Psychiatry’s utter lack of science is exemplified in the case of the psychiatric diagnosis “Post Traumatic Stress Disorder,” or PTSD. When psychiatrists came up with the diagnosis, they took disturbing, yet expected responses to a bad or stressful experience, proclaimed without evidence that it was a “medical disorder,” and cashed in. In 1980, a panel of psychiatrists voted to have it listed in the Diagnostic and Statistical Manual of Mental Disorders (DSM), today a 943-page volume also known as the American Psychiatric Association’s “billing bible.” Now able to bill government and private insurance companies to treat PTSD, psychiatrists in ensuing years have been able to make millions—without any idea of what causes it or how to cure it.

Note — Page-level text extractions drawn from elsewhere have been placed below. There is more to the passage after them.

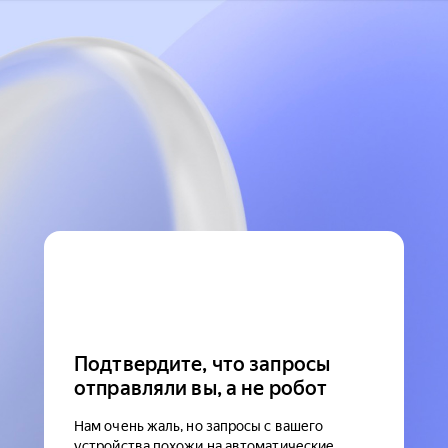
Подтвердите, что запросы
отправляли вы, а не робот
Нам очень жаль, но запросы с вашего
устройства похожи на автоматические.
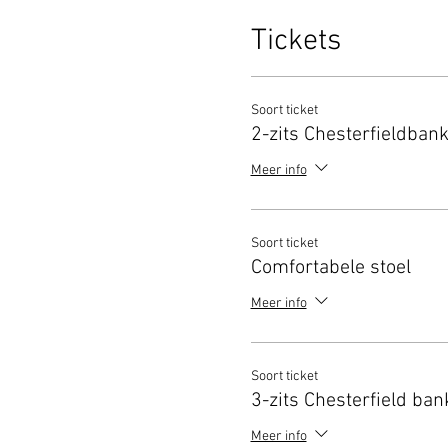
Tickets
Soort ticket
2-zits Chesterfieldban
Meer info
Soort ticket
Comfortabele stoel
Meer info
Soort ticket
3-zits Chesterfield ban
Meer info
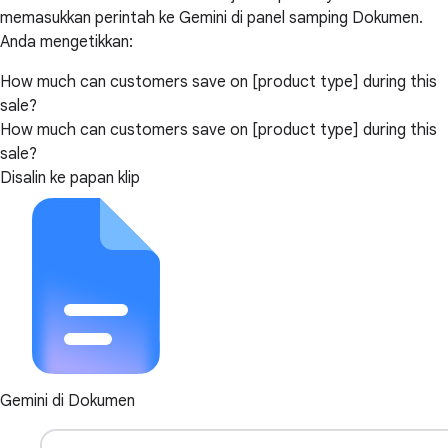
memasukkan perintah ke Gemini di panel samping Dokumen.
Anda mengetikkan:
How much can customers save on [product type] during this
sale?
How much can customers save on [product type] during this
sale?
Disalin ke papan klip
Gemini di Dokumen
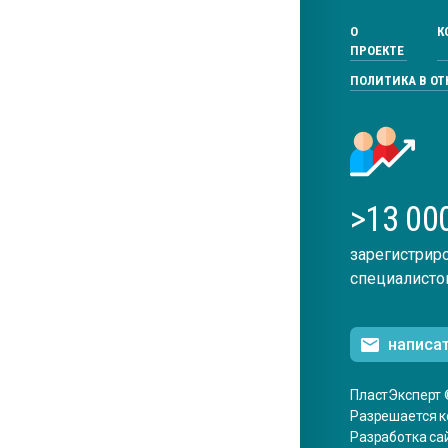
О
К
ПРОЕКТЕ
ПОЛИТИКА В О
>13 00
зарегистрир
специалисто
написа
ПластЭксперт 
Разрешается к
Разработка са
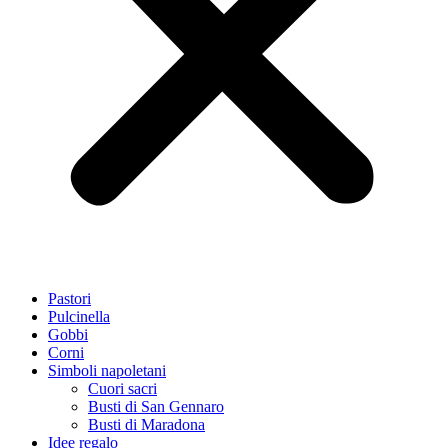
Pastori
Pulcinella
Gobbi
Corni
Simboli napoletani
Cuori sacri
Busti di San Gennaro
Busti di Maradona
Idee regalo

Of course, when you don’t know the cause or the cure, treatment can be long-term and very expensive. Between this and the increasing number of veterans being diagnosed with this phantom disease, the PTSD industry has been steadily eating up increasing quantities of government resources. In 2005 alone, 13% of all Veteran Administration mental health costs, or $274 million, were spent on treating PTSD much of which is being siphoned into the rapidly expanding coffers of the psychiatric-pharmaceutical industry.

Today, some 80% of vets labeled with PTSD receive psychotropic drugs; 89% of these are given antidepressants, with 34% treated with antipsychotics – drugs so powerful they were intended only for the most seriously disturbed. Since 2001, there have been more than 150 worldwide drug regulatory warnings and studies issued about the dangerous—often lethal effects—of psychotropic drugs such as these.

But psychiatrists don’t only make millions from diagnosing and treating “PTSD”—they also conduct drug research, attempting to chemically dampen unwanted reactions to war. This too is big money—just one branch of the United States military has spent nearly $300 million on PTSD research since 2006.

Part of the rapid expansion of PTSD is due to increasingly lax diagnostic standards. Since the induction of PTSD into psychiatry’s book of mental disorders, definitions of what qualifies to have PTSD have become softer, wider and much more general.

Today, PTSD isn’t just diagnosed in soldiers and veterans for war trauma, but has become a catch-all label for anyone—military or civilian—experiencing an adverse reaction to a distressing event. The result: tens of millions of people with a perfectly normal response to disaster now being diagnosed with a mental disorder.